** Opening Dataset entries block **

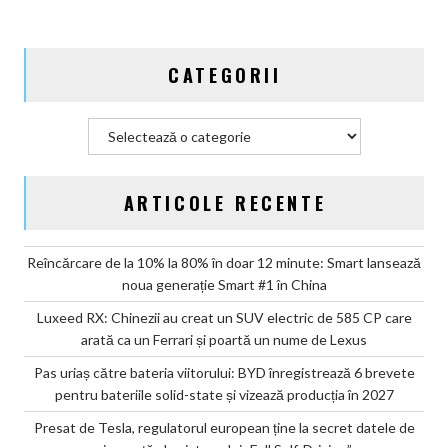
solid-
state
și
CATEGORII
vizează
producția
în
Categorii
2027
ARTICOLE RECENTE
Reîncărcare de la 10% la 80% în doar 12 minute: Smart lansează
noua generație Smart #1 în China
Luxeed RX: Chinezii au creat un SUV electric de 585 CP care
arată ca un Ferrari și poartă un nume de Lexus
Pas uriaș către bateria viitorului: BYD înregistrează 6 brevete
pentru bateriile solid-state și vizează producția în 2027
Presat de Tesla, regulatorul european ține la secret datele de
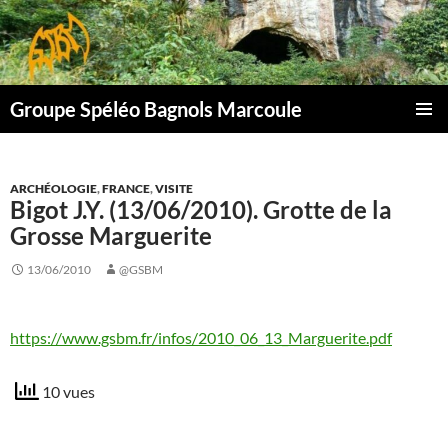
Aller
au
contenu
Groupe Spéléo Bagnols Marcoule
MENU
PRINCI
ARCHÉOLOGIE
,
FRANCE
,
VISITE
Bigot J.Y. (13/06/2010). Grotte de la
Grosse Marguerite
13/06/2010
@GSBM
https://www.gsbm.fr/infos/2010_06_13_Marguerite.pdf
10 vues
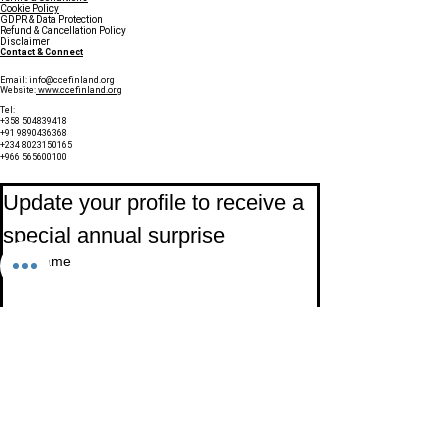
Cookie Policy
GDPR & Data Protection
Refund & Cancellation Policy
Disclaimer
Contact & Connect
Email:
info@ccefinland.org
Website:
www.ccefinland.org
Tel:
+358 504839418
+91 9890436368
+234 8023150165
+966 565600100
Subscribe to Our Newsletter
Update your profile to receive a 
special annual surprise
First name
Last name
Birthday
Date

** Closing Dataset entries block **

How to complete this task. Would you give again, exactly, the lines in the data above that run from the line containing "pentru bateriile solid-state" to the line containing "Bigot J.Y. (13/06/2010). Grotte de la"? Include both ends and no pictures.

Solution to this exercise.
pentru bateriile solid-state și vizează producția în 2027
Presat de Tesla, regulatorul european ține la secret datele de
Aller
au
contenu
Groupe Spéléo Bagnols Marcoule
MENU
PRINCI
ARCHÉOLOGIE
,
FRANCE
,
VISITE
Bigot J.Y. (13/06/2010). Grotte de la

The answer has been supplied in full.